A Texas man filed a lawsuit Tuesday against six state-run medical schools, accusing them of violating anti-discrimination laws by using affirmative action to give preference to female and non-Asian minorities in admissions.
The plaintiff, George Stewart, is a Texas man who was denied admission to all six public medical schools. He filed a class action complaint representing all white and Asian men who are “able and ready to apply for admission to any of these six medical schools.”
Stewart claims that he was denied admission to these medical schools for two years while lesser-qualified minority students were given admission. According to admissions data Stewart obtained and presented in the suit, “the median and mean grade-point averages and MCAT scores of admitted black and Hispanic students are significantly lower than the grade point averages and MCAT scores of admitted white and Asian students.”
In addition to this data, he claims “the John Sealy School of Medicine at the University of Texas Medical Branch at Galveston openly admits that it gives admissions preferences to black and Hispanic applicants,” citing their admissions policy, which seeks to “intentionally recruit and select a class whose racial and socioeconomic demographics are representative of Texas residents.”

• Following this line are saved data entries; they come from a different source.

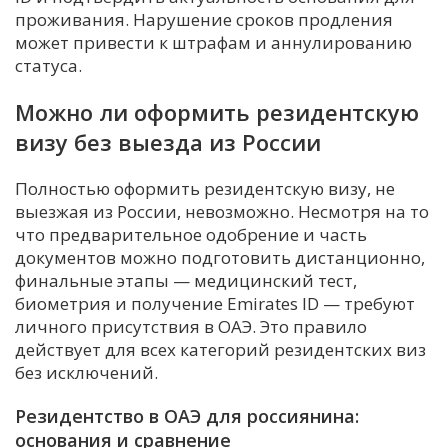
проживания. Нарушение сроков продления
может привести к штрафам и аннулированию
статуса.
Можно ли оформить резидентскую
визу без выезда из России
Полностью оформить резидентскую визу, не
выезжая из России, невозможно. Несмотря на то
что предварительное одобрение и часть
документов можно подготовить дистанционно,
финальные этапы — медицинский тест,
биометрия и получение Emirates ID — требуют
личного присутствия в ОАЭ. Это правило
действует для всех категорий резидентских виз
без исключений.
Резидентство в ОАЭ для россиянина:
основания и сравнение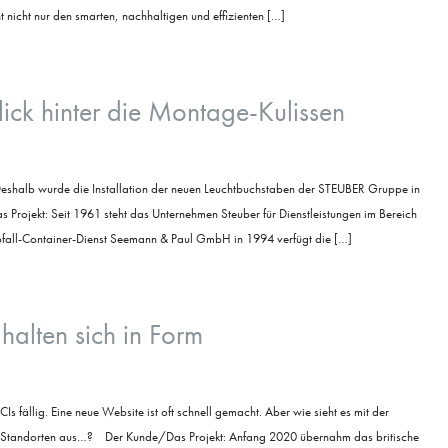
t nicht nur den smarten, nachhaltigen und effizienten […]
lick hinter die Montage-Kulissen
Deshalb wurde die Installation der neuen Leuchtbuchstaben der STEUBER Gruppe in
ojekt: Seit 1961 steht das Unternehmen Steuber für Dienstleistungen im Bereich
all-Container-Dienst Seemann & Paul GmbH in 1994 verfügt die […]
 halten sich in Form
fällig. Eine neue Website ist oft schnell gemacht. Aber wie sieht es mit der
n Standorten aus…? Der Kunde/Das Projekt: Anfang 2020 übernahm das britische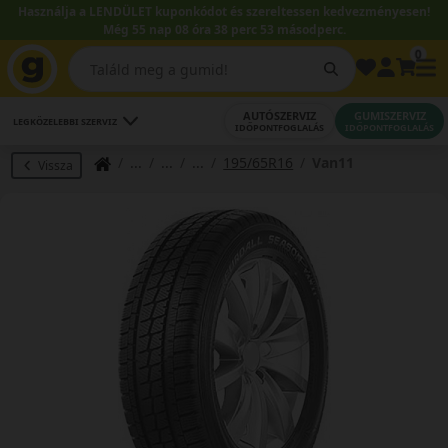
Használja a LENDÜLET kuponkódot és szereltessen kedvezményesen!
Még 55 nap 08 óra 38 perc 52 másodperc.
0
AUTÓSZERVIZ
GUMISZERVIZ
LEGKÖZELEBBI SZERVIZ
IDŐPONTFOGLALÁS
IDŐPONTFOGLALÁS
195/65R16
Van11
Vissza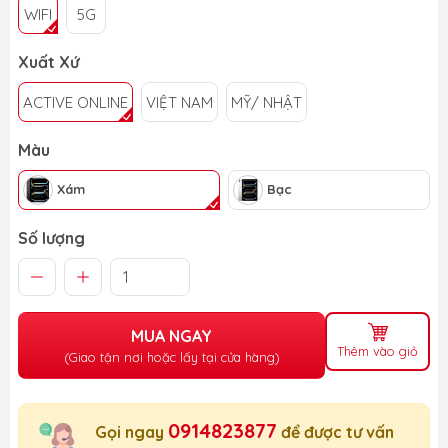
WIFI
5G
Xuất Xứ
ACTIVE ONLINE
VIỆT NAM
MỸ/ NHẬT
Màu
Xám
Bạc
Số lượng
MUA NGAY
Thêm vào giỏ
(Giao tận nơi hoặc lấy tại cửa hàng)
0914823877
Gọi ngay
để được tư vấn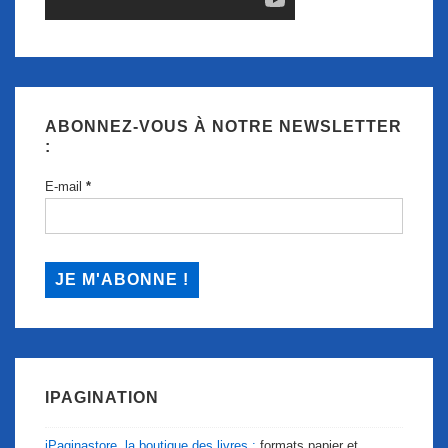
ABONNEZ-VOUS À NOTRE NEWSLETTER
:
E-mail
*
IPAGINATION
iPaginastore, la boutique des livres :
formats papier et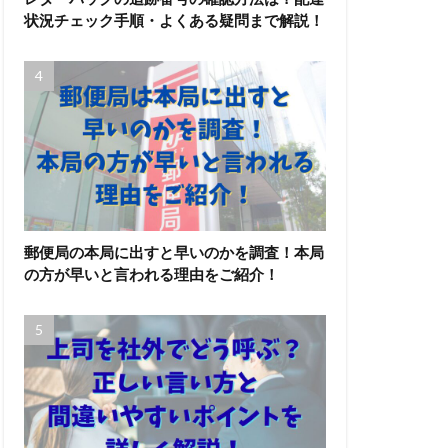
状況チェック手順・よくある疑問まで解説！
郵便局の本局に出すと早いのかを調査！本局
の方が早いと言われる理由をご紹介！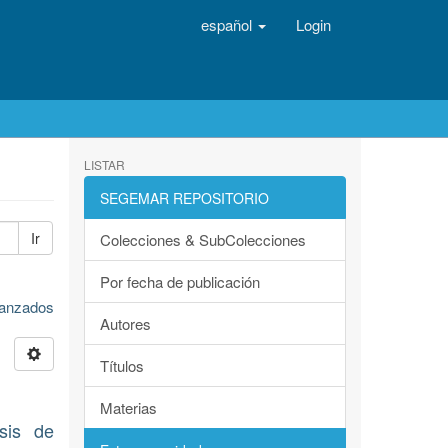
español
Login
LISTAR
SEGEMAR REPOSITORIO
Ir
Colecciones & SubColecciones
Por fecha de publicación
avanzados
Autores
Títulos
Materias
sis de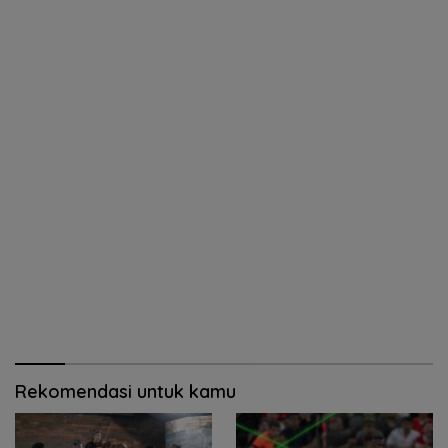
Rekomendasi untuk kamu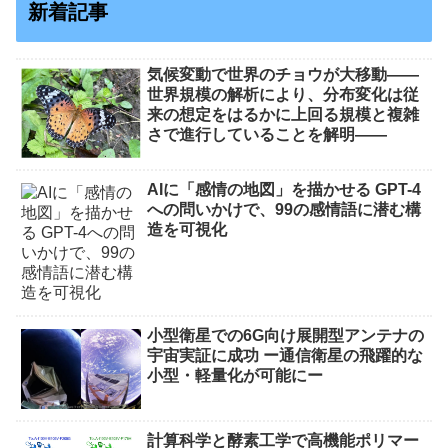
新着記事
気候変動で世界のチョウが大移動――
世界規模の解析により、分布変化は従
来の想定をはるかに上回る規模と複雑
さで進行していることを解明――
AIに「感情の地図」を描かせる GPT-4
への問いかけで、99の感情語に潜む構
造を可視化
小型衛星での6G向け展開型アンテナの
宇宙実証に成功 ー通信衛星の飛躍的な
小型・軽量化が可能にー
計算科学と酵素工学で高機能ポリマー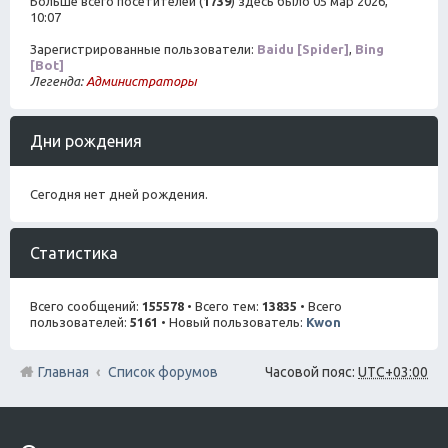
Больше всего посетителей (
1739
) здесь было 05 мар 2026,
10:07
Зарегистрированные пользователи:
Baidu [Spider]
,
Bing
[Bot]
Легенда:
Администраторы
Дни рождения
Сегодня нет дней рождения.
Статистика
Всего сообщений:
155578
• Всего тем:
13835
• Всего
пользователей:
5161
• Новый пользователь:
Kwon
Главная
Список форумов
Часовой пояс:
UTC+03:00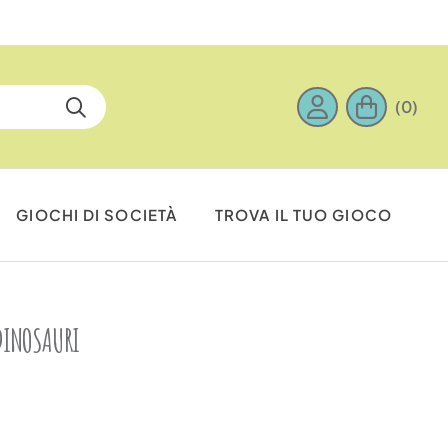
(0)
GIOCHI DI SOCIETÀ
TROVA IL TUO GIOCO
DINOSAURI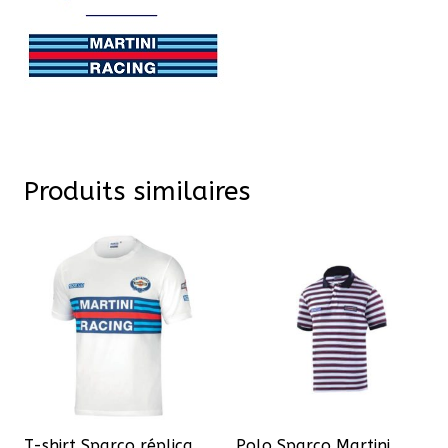
Produits similaires
T-shirt Sparco réplica
Polo Sparco Martini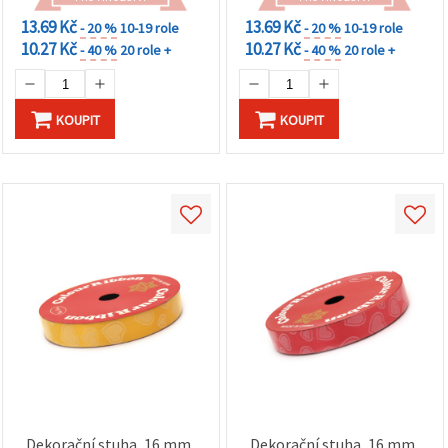
13.69 Kč
13.69 Kč
- 20 %
10-19 role
- 20 %
10-19 role
10.27 Kč
10.27 Kč
- 40 %
20 role +
- 40 %
20 role +
KOUPIT
KOUPIT
Dekorační stuha, 16 mm,
Dekorační stuha, 16 mm,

Stewart asserts that the admissions policies at the six institutions violate four antidiscrimination laws:
- Title VI of the Civil Rights Act of 1964, which prohibits discrimination based on race, color, or national origin;
- Title IX of the Education Amendments of 1972, which prohibits sex discrimination in educational programs;
- The Fourteenth Amendment‘s Equal Protection Clause; and
- 42 U.S.C. § 1981, which guarantees individuals the same right to make and enforce contracts without regard to race.
The lawsuit references the precedent set in the Supreme Court case Grutter v. Bollinger, which held that the use of race in admissions does not violate the Fourteenth Amendment if it is intended to promote a diverse student body. However, Stewart’s counsel points out that the opinion in Grutter states “race-conscious admissions policies must be limited in time,” showing that the Supreme Court did not intend to permanently permit race-based considerations in admissions. Nevertheless, Stewart seeks the overruling of Grutter and the similar precedent Fisher v. Univerisity of Texas.